A few important details of this provision include:
- Wages include health benefits and is capped at the first $10,000 in wages paid by the employer to an eligible employee.
- The credit is not available to employers receiving Small Business Interruption Loans.
- No credit is available with respect to an employee for any period for which the employer is allowed a Work Opportunity Credit with respect to the employee.
- Wages do not include amounts taken into account for purposes of the payroll credits, for required paid sick leave or required paid family leave in the Families First Coronavirus Act nor for wages taken into account for the employer credit for paid family and medical leave.
- For employers who had an average number of full-time employees in 2019 of 100 or fewer, all employee wages are eligible, regardless of whether the employee is furloughed. For employers who had a larger average number of full-time employees in 2019, only the wages of employees who are furloughed or face reduced hours as a result of their employers’ closure or reduced gross receipts are eligible for the credit.
The IRS is granted authority to advance payments to eligible employers and to waive applicable penalties for employers who do not deposit applicable payroll taxes in anticipation of receiving the credit. The credit applies to wages paid after March 12, 2020 and before January 1, 2021.
Delay of payment of employer payroll taxes
Taxpayers can defer paying the employer portion of certain payroll taxes and 50% of self-employed Social Security tax payments through the end of 2020. The deferred payroll taxes would be due and payable over two years on December 31, 2021 and 2022. This deferral of payroll taxes will not apply to any taxpayer that has had indebtedness forgiven under the CARES Act. This provision applies to periods beginning on the date of enactment of the CARES Act.
Temporary repeal of taxable income limitation for net operating losses (NOLs)
The taxable income limitation is temporarily removed to allow an NOL to fully offset income. The amount of the NOL deduction previously allowed was limited to 80% of taxable income.
Modification of rules relating to NOL carrybacks
NOLs arising in a tax year beginning after December 31, 2018 and before January 1, 2021 can be carried back to each of the five tax years preceding the tax year of such loss. The amendments apply to NOLs arising in tax years beginning after December 31, 2017 and to tax years beginning before, on or after such date to which such NOLs are carried.

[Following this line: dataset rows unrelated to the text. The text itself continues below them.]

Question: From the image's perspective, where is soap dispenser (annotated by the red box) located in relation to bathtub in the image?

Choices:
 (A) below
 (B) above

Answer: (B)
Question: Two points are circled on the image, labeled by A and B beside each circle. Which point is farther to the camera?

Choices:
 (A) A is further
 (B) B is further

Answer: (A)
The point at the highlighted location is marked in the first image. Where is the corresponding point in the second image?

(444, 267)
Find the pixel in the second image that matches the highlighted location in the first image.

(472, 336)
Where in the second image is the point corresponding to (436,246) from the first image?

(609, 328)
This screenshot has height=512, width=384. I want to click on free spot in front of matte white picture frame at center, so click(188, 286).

Modification of limitation on losses for noncorporate taxpayers
The loss limitation is temporarily modified for noncorporate taxpayers so they can deduct excess business losses arising in 2018, 2019 and 2020. Business losses were previously limited under prior law generally to the excess of the taxpayer’s aggregate trade or business deductions for the tax year over the sum of the taxpayer’s aggregate trade or business gross income or gain plus $250,000.
Corporate minimum tax credit (MTC) is accelerated
Corporations can claim 100% of MTCs in 2019 or make an election to take the entire refundable credit amount in 2018. A claim for credit or refund where a corporation elects to take the entire refundable credit amount in 2018 must be treated as a tentative carryback refund claim.

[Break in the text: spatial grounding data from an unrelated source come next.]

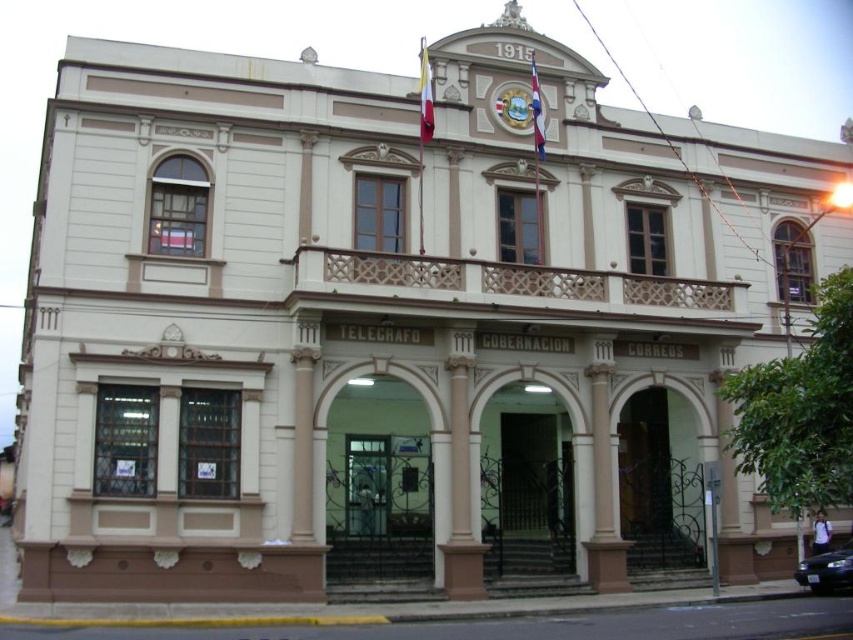 You are a photographer planning to take a wide shot of the building. The white marble column at center and the shiny black sedan at lower right are both in your frame. Which object will appear wider in the photo?

The white marble column at center will appear wider in the photo because its width is larger than the shiny black sedan at lower right.

You are a photographer planning to take a picture of the building. You want to ensure that both the white marble column at center and the shiny black sedan at lower right are clearly visible in the frame. Given their sizes, which object should you focus on to ensure both are in focus?

The white marble column at center is larger than the shiny black sedan at lower right, so focusing on the column will help ensure both are in focus as it occupies more of the frame. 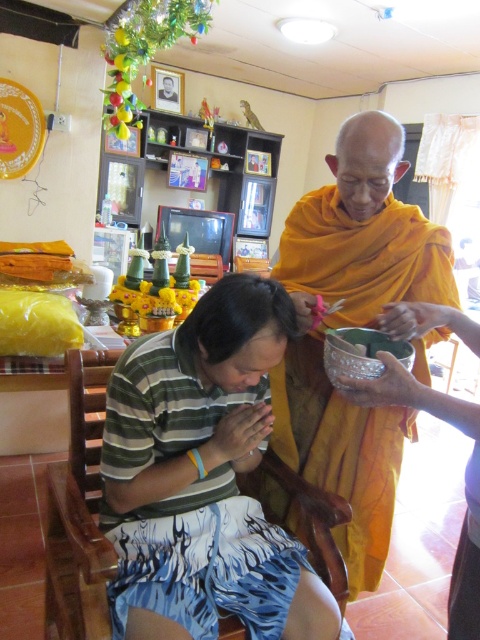 You are a photographer trying to capture a respectful shot of the scene without disturbing the ceremony. You need to ensure that the wooden chair at lower center and the black matte hair at center are both clearly visible in the frame. Considering their sizes, which object should you focus on first to ensure it is in sharp focus?

The wooden chair at lower center is much taller than the black matte hair at center, so focusing on the wooden chair at lower center first will ensure it is in sharp focus, and the black matte hair at center will also be in focus due to its smaller size.

You are standing in the room and want to place a small offering on the orange cloth at upper right. The cloth is represented by the point at coordinates (x=355, y=324). If you move straight towards the cloth from your current position, will you reach it before reaching the person in the striped green and white shirt?

The orange cloth at upper right is represented by the point at coordinates (x=355, y=324). Since the cloth is located at a specific point, moving straight towards it would allow you to reach it before encountering the person in the striped green and white shirt, assuming no obstacles are in the way. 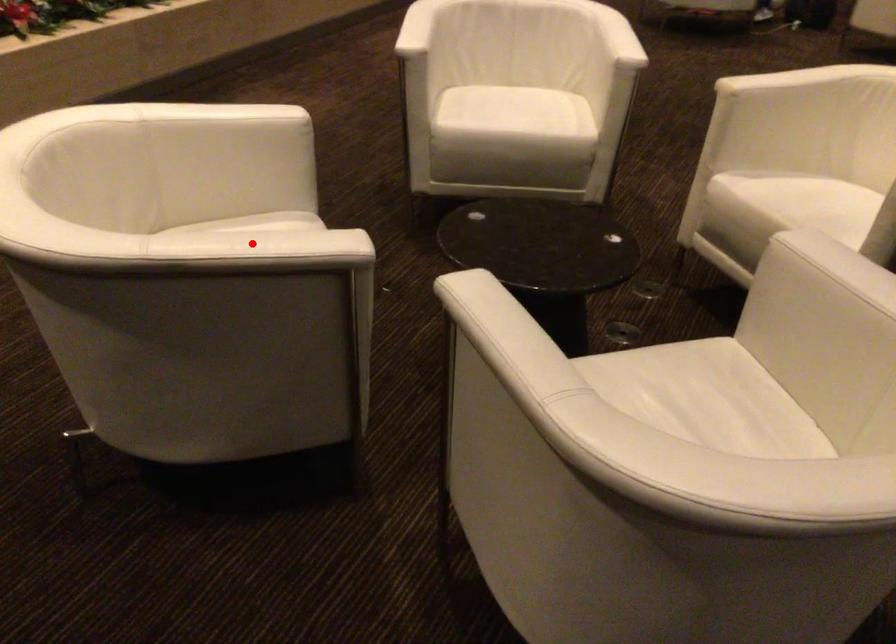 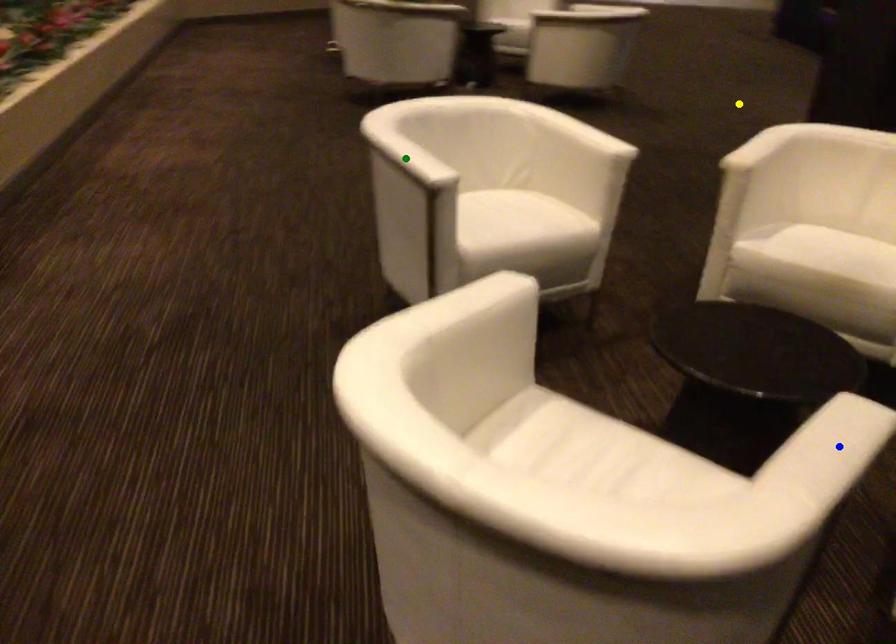 Question: I am providing you with two images of the same scene from different viewpoints. A red point is marked on the first image. You are given multiple points on the second image. Which spot in image 2 lines up with the point in image 1?

Choices:
 (A) green point
 (B) blue point
 (C) yellow point

Answer: (B) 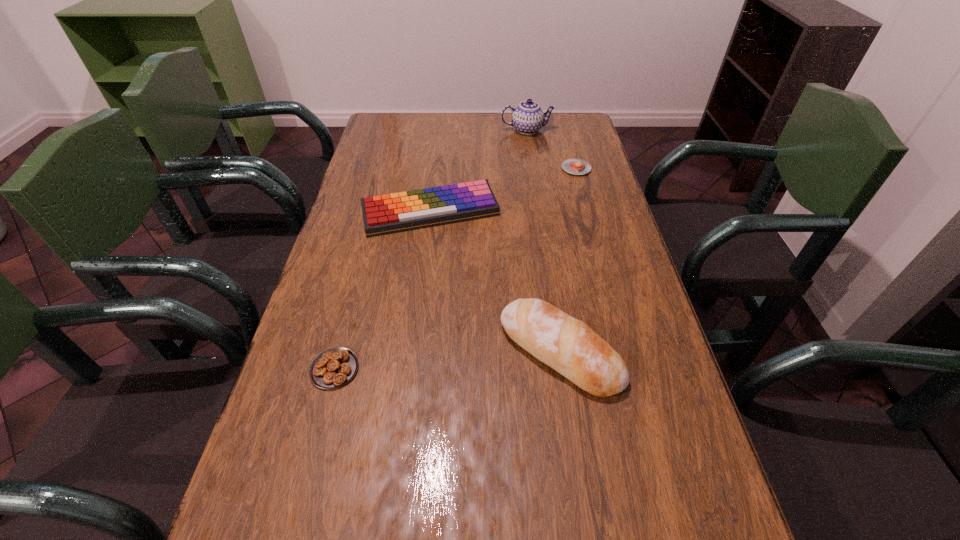 Image resolution: width=960 pixels, height=540 pixels. In the image, there is a desktop. Find the location of `blank space at the far edge`. blank space at the far edge is located at coordinates point(486,130).

The height and width of the screenshot is (540, 960). I want to click on blank space at the left edge, so click(359, 284).

In the image, there is a desktop. Find the location of `free space at the right edge`. free space at the right edge is located at coordinates (585, 217).

You are a GUI agent. You are given a task and a screenshot of the screen. Output one action in this format:
    pyautogui.click(x=<x>, y=<y>)
    Task: Click on the vacant space in between the nearer pastry and the farthest object
    The image size is (960, 540).
    Given the screenshot: What is the action you would take?
    pyautogui.click(x=431, y=249)

In order to click on free area in between the tallest object and the fourth shortest object in this screenshot , I will do [x=543, y=241].

Where is `empty space that is in between the bread and the left pastry`? This screenshot has width=960, height=540. empty space that is in between the bread and the left pastry is located at coordinates (447, 361).

The width and height of the screenshot is (960, 540). Identify the location of vacant space that is in between the left pastry and the second farthest object. (455, 269).

At what (x,y) coordinates should I click in order to perform the action: click on empty space between the bread and the left pastry. Please return your answer as a coordinate pair (x, y). This screenshot has width=960, height=540. Looking at the image, I should click on (447, 361).

Image resolution: width=960 pixels, height=540 pixels. I want to click on free space between the chinaware and the computer keyboard, so click(x=479, y=171).

The width and height of the screenshot is (960, 540). Identify the location of unoccupied position between the third shortest object and the fourth shortest object. (495, 282). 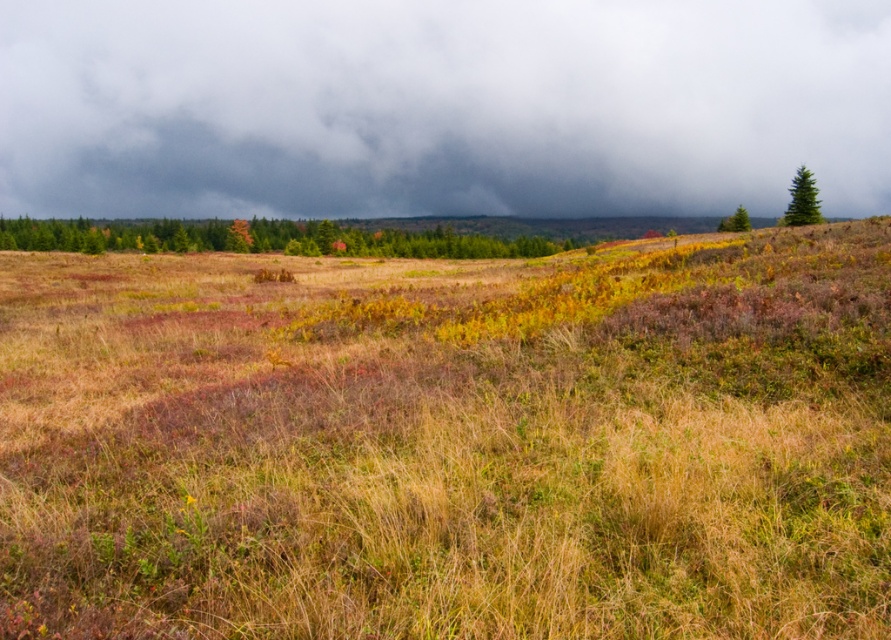 Question: Which point appears farthest from the camera in this image?

Choices:
 (A) (807, 630)
 (B) (260, 68)
 (C) (724, 220)

Answer: (B)

Question: Is gray cloudy sky at upper center further to camera compared to green matte tree at upper right?

Choices:
 (A) no
 (B) yes

Answer: (B)

Question: Which of the following is the closest to the observer?

Choices:
 (A) (405, 88)
 (B) (486, 392)

Answer: (B)

Question: Which of the following is the closest to the observer?

Choices:
 (A) (217, 205)
 (B) (270, 228)

Answer: (B)

Question: From the image, what is the correct spatial relationship of green matte tree at upper right in relation to green textured pine at upper right?

Choices:
 (A) left
 (B) right

Answer: (A)

Question: Can you confirm if dry grass at center is positioned below green textured pine at upper right?

Choices:
 (A) yes
 (B) no

Answer: (A)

Deductibility of interest expense temporarily increased
There is a temporary and retroactive increase in the limitation on the deductibility of business interest expense from 30% to 50% for tax years beginning in 2019 and 2020. Under a special rule for partnerships, the increase in the limitation will not apply to partners in partnerships for 2019 and will apply only in 2020. This increase applies to tax years beginning after December 31, 2018.
Bonus depreciation technical correction for qualified improvement property (QIP)
A technical correction in the CARES Act specifically designates QIP as 15-year property for depreciation purposes. This makes QIP a category eligible for 100% Bonus Depreciation. This correction is effective for property placed in service after December 31, 2017.
Small Business Administration (SBA) Loans and Forgiveness
Small businesses will have access to paycheck protection program loans through June 30. The loans are based upon payroll and are limited to a maximum of $10 million. Additional provisions in the CARES Act provide for possible repayment deferment or forgiveness of these loans. Forgiven debt would be excluded from the borrowers’ gross income for tax purposes.
The SBA’s disaster loan program would be expanded from January 1, 2020 through December 31, 2020 for businesses with 500 or fewer employees. The SBA will be authorized to advance as much as $10,000 to eligible disaster loan recipients. Property use advanced funds would not have to be repaid.